BEGIN Recorded information
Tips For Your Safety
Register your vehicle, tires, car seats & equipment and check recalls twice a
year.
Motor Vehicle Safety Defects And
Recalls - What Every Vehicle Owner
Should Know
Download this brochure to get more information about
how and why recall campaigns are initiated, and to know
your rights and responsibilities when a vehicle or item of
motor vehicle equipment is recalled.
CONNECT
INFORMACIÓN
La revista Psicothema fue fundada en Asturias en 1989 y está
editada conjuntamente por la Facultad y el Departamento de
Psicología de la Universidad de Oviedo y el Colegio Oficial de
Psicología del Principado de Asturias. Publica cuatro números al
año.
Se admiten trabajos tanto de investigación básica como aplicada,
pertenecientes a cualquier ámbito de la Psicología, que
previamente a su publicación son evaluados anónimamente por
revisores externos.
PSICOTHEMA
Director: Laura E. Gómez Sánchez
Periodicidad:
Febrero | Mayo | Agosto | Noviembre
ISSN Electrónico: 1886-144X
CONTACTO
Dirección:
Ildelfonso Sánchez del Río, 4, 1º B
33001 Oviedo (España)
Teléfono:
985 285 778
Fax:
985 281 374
END Recorded information
**Work task**
Check each line of the material for the string "equipment", then state how many lines have it and nothing more.

**Completed task**
2